In the records below, some lines hold the word "Swift". Copy each of those lines.

Data entries:
- - - -
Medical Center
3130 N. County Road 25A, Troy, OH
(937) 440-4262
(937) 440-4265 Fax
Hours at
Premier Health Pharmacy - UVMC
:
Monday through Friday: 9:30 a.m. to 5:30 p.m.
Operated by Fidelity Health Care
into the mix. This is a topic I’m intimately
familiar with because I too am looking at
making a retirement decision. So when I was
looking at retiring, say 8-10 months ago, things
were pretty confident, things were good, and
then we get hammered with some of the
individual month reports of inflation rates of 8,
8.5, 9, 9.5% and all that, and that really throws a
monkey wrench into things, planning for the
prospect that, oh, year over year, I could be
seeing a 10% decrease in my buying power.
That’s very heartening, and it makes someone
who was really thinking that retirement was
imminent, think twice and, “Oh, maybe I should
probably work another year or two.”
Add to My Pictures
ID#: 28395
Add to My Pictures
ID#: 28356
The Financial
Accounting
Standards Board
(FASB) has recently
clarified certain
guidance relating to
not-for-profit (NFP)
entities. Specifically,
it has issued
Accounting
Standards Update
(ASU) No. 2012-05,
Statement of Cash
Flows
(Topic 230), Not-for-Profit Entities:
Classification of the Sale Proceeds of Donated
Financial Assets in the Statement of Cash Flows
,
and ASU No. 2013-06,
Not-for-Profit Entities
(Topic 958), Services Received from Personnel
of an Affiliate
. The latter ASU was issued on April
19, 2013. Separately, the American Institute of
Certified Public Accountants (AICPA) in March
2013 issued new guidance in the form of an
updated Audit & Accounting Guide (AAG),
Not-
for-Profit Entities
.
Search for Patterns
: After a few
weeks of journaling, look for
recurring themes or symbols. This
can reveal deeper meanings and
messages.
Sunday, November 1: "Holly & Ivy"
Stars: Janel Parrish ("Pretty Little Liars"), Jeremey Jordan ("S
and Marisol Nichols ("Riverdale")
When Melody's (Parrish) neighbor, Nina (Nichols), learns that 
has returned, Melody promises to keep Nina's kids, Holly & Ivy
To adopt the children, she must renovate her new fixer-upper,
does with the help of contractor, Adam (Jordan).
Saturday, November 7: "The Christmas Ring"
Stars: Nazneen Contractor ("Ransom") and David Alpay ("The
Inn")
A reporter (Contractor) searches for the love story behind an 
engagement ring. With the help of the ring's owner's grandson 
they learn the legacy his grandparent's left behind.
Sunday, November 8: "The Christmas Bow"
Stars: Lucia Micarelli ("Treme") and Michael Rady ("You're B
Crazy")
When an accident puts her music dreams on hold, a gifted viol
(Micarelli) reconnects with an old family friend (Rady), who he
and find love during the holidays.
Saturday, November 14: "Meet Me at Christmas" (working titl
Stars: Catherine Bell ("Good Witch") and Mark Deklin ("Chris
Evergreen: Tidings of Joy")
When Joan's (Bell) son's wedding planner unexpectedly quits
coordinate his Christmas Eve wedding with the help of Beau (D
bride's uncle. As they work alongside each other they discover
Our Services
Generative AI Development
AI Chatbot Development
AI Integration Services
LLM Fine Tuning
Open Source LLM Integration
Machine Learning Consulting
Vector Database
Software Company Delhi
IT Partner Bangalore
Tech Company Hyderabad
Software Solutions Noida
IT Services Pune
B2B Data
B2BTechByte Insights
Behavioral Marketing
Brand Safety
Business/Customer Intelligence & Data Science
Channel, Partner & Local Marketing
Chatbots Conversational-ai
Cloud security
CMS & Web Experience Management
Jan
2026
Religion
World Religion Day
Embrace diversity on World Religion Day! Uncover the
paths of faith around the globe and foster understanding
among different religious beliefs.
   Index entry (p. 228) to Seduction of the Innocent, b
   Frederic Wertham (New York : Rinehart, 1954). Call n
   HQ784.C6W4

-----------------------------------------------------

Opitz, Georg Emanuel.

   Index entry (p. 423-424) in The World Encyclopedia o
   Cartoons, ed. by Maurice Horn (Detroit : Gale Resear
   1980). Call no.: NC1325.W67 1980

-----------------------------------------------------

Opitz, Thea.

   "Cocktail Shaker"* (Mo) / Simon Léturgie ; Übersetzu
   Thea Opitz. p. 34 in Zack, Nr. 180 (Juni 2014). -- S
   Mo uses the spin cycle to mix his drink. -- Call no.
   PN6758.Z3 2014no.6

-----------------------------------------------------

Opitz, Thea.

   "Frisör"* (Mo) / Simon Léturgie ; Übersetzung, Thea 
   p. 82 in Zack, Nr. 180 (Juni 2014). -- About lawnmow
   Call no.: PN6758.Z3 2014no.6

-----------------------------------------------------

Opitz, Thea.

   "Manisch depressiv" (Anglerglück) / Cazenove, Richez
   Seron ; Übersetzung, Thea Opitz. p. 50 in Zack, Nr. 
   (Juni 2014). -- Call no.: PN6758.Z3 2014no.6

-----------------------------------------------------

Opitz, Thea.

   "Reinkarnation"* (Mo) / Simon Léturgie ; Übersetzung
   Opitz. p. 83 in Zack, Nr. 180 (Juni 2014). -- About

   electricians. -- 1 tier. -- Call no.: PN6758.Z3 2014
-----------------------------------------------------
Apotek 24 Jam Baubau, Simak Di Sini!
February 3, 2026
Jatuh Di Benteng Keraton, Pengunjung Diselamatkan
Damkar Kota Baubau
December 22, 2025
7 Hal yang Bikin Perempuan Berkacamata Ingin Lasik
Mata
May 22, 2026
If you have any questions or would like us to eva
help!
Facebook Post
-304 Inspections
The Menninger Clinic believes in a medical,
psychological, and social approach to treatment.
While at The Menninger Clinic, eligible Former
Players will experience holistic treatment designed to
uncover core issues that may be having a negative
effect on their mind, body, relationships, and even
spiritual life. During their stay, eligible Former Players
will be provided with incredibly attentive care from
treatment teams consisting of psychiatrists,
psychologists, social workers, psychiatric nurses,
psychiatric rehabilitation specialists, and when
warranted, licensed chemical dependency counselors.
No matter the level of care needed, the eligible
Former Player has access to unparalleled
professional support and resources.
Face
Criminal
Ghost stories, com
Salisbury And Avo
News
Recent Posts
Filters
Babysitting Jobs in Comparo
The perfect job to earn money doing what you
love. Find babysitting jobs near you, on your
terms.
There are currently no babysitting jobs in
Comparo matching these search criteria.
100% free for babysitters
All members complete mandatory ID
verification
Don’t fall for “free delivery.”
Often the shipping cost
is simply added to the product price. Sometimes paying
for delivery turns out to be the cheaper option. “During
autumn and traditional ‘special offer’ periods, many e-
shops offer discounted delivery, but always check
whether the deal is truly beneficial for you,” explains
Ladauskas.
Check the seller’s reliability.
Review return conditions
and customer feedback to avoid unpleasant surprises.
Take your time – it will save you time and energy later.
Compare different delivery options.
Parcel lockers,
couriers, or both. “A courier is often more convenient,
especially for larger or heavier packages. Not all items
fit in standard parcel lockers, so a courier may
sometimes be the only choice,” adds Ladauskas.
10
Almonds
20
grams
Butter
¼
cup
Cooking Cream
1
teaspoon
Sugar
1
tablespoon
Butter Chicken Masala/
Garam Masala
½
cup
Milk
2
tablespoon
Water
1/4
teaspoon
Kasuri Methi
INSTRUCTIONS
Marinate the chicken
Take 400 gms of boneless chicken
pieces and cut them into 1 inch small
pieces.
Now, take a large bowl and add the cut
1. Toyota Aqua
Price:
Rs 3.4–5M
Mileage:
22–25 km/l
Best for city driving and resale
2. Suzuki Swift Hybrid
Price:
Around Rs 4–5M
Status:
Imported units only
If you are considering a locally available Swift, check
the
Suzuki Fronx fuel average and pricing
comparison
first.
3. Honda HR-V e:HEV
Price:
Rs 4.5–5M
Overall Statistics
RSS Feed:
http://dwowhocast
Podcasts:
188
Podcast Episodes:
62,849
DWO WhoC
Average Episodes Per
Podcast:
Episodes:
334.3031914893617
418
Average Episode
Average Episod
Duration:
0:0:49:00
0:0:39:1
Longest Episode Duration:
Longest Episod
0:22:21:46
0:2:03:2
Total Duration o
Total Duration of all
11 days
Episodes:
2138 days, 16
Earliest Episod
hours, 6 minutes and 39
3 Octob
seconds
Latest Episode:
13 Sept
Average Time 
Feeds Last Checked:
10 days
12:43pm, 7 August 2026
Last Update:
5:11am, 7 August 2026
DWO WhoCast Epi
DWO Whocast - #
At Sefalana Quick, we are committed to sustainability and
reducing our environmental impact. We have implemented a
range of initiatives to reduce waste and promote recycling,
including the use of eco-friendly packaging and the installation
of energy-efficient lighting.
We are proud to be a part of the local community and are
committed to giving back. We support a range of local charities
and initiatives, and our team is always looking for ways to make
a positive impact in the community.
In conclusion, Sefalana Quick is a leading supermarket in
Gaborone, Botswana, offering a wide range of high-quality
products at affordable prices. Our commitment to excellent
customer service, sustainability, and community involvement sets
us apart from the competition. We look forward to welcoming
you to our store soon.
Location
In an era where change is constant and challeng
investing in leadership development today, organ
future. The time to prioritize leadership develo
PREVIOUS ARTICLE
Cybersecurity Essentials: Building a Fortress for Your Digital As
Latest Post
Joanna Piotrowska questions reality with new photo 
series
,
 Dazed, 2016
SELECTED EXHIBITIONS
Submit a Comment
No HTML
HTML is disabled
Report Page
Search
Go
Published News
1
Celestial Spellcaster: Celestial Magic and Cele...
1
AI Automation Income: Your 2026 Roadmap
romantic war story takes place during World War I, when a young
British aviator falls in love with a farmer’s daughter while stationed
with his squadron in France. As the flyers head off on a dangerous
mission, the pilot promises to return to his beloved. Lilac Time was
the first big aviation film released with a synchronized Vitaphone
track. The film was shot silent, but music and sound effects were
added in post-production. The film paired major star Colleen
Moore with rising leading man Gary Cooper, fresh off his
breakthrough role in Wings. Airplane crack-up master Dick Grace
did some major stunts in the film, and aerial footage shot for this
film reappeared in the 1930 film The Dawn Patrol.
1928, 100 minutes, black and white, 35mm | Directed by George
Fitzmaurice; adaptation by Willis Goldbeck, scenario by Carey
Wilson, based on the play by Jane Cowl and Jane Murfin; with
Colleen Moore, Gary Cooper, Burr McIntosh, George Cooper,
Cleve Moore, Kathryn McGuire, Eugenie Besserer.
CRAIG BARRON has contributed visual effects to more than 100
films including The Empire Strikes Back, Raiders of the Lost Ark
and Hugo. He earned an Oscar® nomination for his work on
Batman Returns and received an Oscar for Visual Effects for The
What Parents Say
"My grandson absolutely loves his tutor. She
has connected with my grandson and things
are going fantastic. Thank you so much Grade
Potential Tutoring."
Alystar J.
- - - -
◆ **THE ANSWER**
2. Suzuki Swift Hybrid
If you are considering a locally available Swift, check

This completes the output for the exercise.